Study & Discussion Guide

The Ruthless Elimination of Hurry

by John Mark Comer

13 weeks · 104 discussion questions

About This Study Guide

The Ruthless Elimination of Hurry by John Mark Comer is a passionate, pastoral argument that the greatest threat to the spiritual life in the modern West is not heresy or persecution — it is hurry. Drawing on the wisdom of Dallas Willard, the rhythms of Jesus, and the ancient practices of the church, Comer contends that we have mistaken busyness for productivity and noise for meaning. The cure, he argues, is not merely time-management but a wholesale apprenticeship to the unhurried Jesus — learning to live the way he lived, at the pace he lived it. The book is structured in two movements: first diagnosing the disease of hurry and its spiritual consequences, then prescribing four ancient practices — Sabbath, simplicity, slowing, and silence/solitude — as the path back to a life with depth, joy, and genuine connection with God.

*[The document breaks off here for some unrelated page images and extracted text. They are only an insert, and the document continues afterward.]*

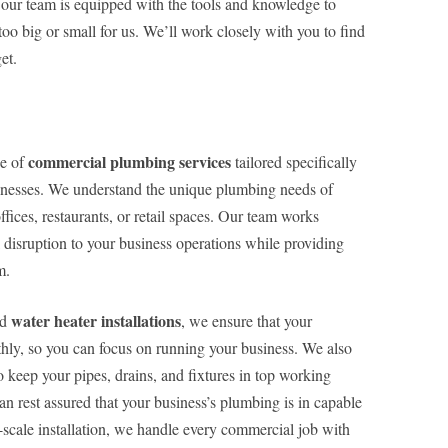
 our team is equipped with the tools and knowledge to
oo big or small for us. We’ll work closely with you to find
et.
commercial plumbing services
ge of
tailored specifically
inesses. We understand the unique plumbing needs of
fices, restaurants, or retail spaces. Our team works
l disruption to your business operations while providing
m.
water heater installations
nd
, we ensure that your
ly, so you can focus on running your business. We also
keep your pipes, drains, and fixtures in top working
 rest assured that your business’s plumbing is in capable
-scale installation, we handle every commercial job with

This study guide is designed for small groups or individuals who want to move slowly and intentionally through Comer's argument — which is, fittingly, the whole point. Each week, read the assigned chapter before your group meeting or journaling session. As you read, underline phrases that convict or challenge you, and jot down one or two questions the chapter raises for your own life. Then work through the discussion questions, giving yourself (and your group) permission to be honest rather than impressive. If you are working through this guide alone, consider writing your answers in a journal before praying the closing prayer.

By the end of this guide you will have a clearer diagnosis of where hurry has taken root in your own soul, a theological vision for why Jesus' pace of life is not a luxury but a necessity, and four concrete practices to begin experimenting with this week. The goal is not to finish the book — it is to be changed by it. Go slowly. That is the whole point.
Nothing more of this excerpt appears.